August 26, 2010 00:35 IST

Conflicting claims were made on Wednesday about the visit of United States Agency for International Development's Indian-origin chief Rajiv Shah to a relief camp, run by a front organisation of Jamaat-ud-Dawah, in Pakistan's flood-hit Sindh province and his handing over of aid to it.

JuD spokesman Yahya Mujahid said USAID Administrator Shah had visited the relief camp run by Falah-e-Insaniyat Foundation at Sukkur in Sindh.

"He handed over two trucks of relief materials for distribution among the flood victims," Mujahid told PTI.

The US embassy spokesman Rick Snelsire denied that the camp visited by Shah was run by Falah-e-Insaniyat. He told PTI that 'Save the Children', which receives US funding, is providing supplies to the camp.

Snelsire did not rule out the possibility that Falah- e-Insaniyat may have provided aid to the camp in the past. Journalists who visited the camp, located within a school, said they had seen a banner with the words "RELIEF CAMP FALAH-E-INSANIYAT FOUNDATION" hanging at its entrance.

A statement issued by JuD quoted Shah as saying that the JuD has been "actively taking part in operations to provide relief to flood victims".

The statement also quoted USAID's Indian-origin chief as expressing appreciation for the work done by the JuD, which is headed by Hafiz Saeed, whom India blames for masterminding the Mumbai terror attack.

Senior JuD leader Hafiz Abdur Rauf, who is chairman of the Falah-e-Insaniyat Foundation, said the body has been working with international relief agencies to provide aid to flood victims.

He said international bodies should come forward to provide more aid to the people affected by the deluge. The Falah-e-Insaniyat Foundation is a front for the JuD.

It was formed after the Pakistan government clamped down on the JuD in the wake of the 2008 Mumbai attacks.
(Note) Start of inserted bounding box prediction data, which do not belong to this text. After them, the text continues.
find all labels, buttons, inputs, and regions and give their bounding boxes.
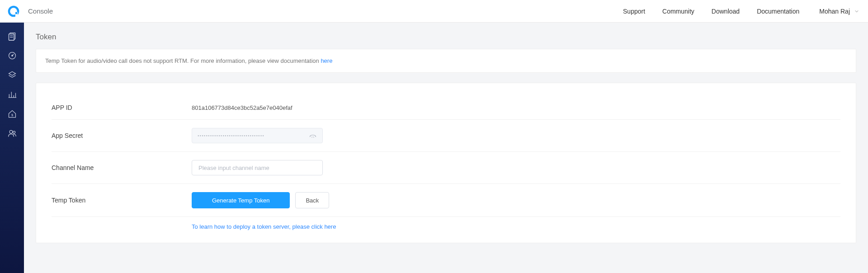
- top-header: Console Support Community Download Docum…: [0, 0, 868, 23]
- svg-rect-2: [15, 12, 17, 14]
- svg-point-17: [9, 130, 13, 133]
- projects-icon[interactable]: [8, 32, 17, 41]
- nav-download[interactable]: Download: [712, 8, 740, 15]
- layers-icon[interactable]: [8, 71, 17, 80]
- console-label: Console: [28, 7, 53, 15]
- info-banner-text: Temp Token for audio/video call does not…: [45, 57, 321, 64]
- svg-text:$: $: [11, 113, 13, 117]
- layout: $ Token Temp Token for audio/video call …: [0, 23, 868, 273]
- nav-support[interactable]: Support: [623, 8, 645, 15]
- svg-line-21: [314, 136, 314, 137]
- row-app-secret: App Secret ●●●●●●●●●●●●●●●●●●●●●●●●●●●●●…: [52, 120, 840, 152]
- generate-temp-token-button[interactable]: Generate Temp Token: [192, 192, 290, 208]
- app-secret-box: ●●●●●●●●●●●●●●●●●●●●●●●●●●●●●●●●: [192, 128, 323, 143]
- main-content: Token Temp Token for audio/video call do…: [24, 23, 868, 273]
- user-name: Mohan Raj: [819, 8, 850, 15]
- app-id-value: 801a106773d84ce3bc52a5e7e040efaf: [192, 104, 292, 111]
- brand-logo-icon: [7, 5, 20, 18]
- app-id-label: APP ID: [52, 104, 192, 111]
- info-banner-link[interactable]: here: [321, 57, 332, 64]
- top-nav: Support Community Download Documentation…: [623, 8, 859, 15]
- svg-point-18: [13, 131, 15, 133]
- page-title: Token: [36, 33, 856, 42]
- channel-name-input[interactable]: [192, 160, 323, 175]
- row-app-id: APP ID 801a106773d84ce3bc52a5e7e040efaf: [52, 96, 840, 120]
- info-banner: Temp Token for audio/video call does not…: [36, 49, 856, 73]
- channel-name-label: Channel Name: [52, 164, 192, 171]
- user-menu[interactable]: Mohan Raj: [819, 8, 859, 15]
- back-button[interactable]: Back: [295, 192, 329, 208]
- form-card: APP ID 801a106773d84ce3bc52a5e7e040efaf …: [36, 83, 856, 243]
- app-secret-label: App Secret: [52, 132, 192, 139]
- deploy-token-server-link[interactable]: To learn how to deploy a token server, p…: [192, 223, 336, 230]
- svg-point-9: [11, 55, 13, 56]
- svg-marker-10: [9, 72, 15, 75]
- sidebar: $: [0, 23, 24, 273]
- row-temp-token: Temp Token Generate Temp Token Back: [52, 184, 840, 217]
- row-help-link: To learn how to deploy a token server, p…: [52, 217, 840, 238]
- eye-toggle-icon[interactable]: [309, 132, 317, 140]
- billing-icon[interactable]: $: [8, 109, 17, 118]
- row-channel-name: Channel Name: [52, 152, 840, 184]
- members-icon[interactable]: [8, 129, 17, 138]
- nav-community[interactable]: Community: [662, 8, 694, 15]
- app-secret-mask: ●●●●●●●●●●●●●●●●●●●●●●●●●●●●●●●●: [198, 134, 309, 137]
- button-row: Generate Temp Token Back: [192, 192, 329, 208]
- analytics-icon[interactable]: [8, 90, 17, 99]
- chevron-down-icon: [854, 9, 859, 14]
- nav-documentation[interactable]: Documentation: [757, 8, 799, 15]
- temp-token-label: Temp Token: [52, 197, 192, 204]
- svg-line-20: [312, 136, 312, 137]
- gauge-icon[interactable]: [8, 51, 17, 60]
The foundation came to prominence last year when it set up camps to help the thousands of people displaced by anti-Taliban operations in northwest Pakistan.

People who have visited camps set up for flood victims by Falah-e-Insaniyat, including Western journalists, have reported seeing JuD flags and banners.

Photographs of volunteers working at these camps have shown them sporting the JuD's emblem on their clothes. The JuD was formed by Saeed after the Lashker-e-Tayiba was banned during the regime of former military ruler Pervez Musharraf.

Saeed claims the JuD has no links with the LeT. When the United Nations Security Council banned the JuD in the wake of the Mumbai attacks, it described the group as a front for the LeT.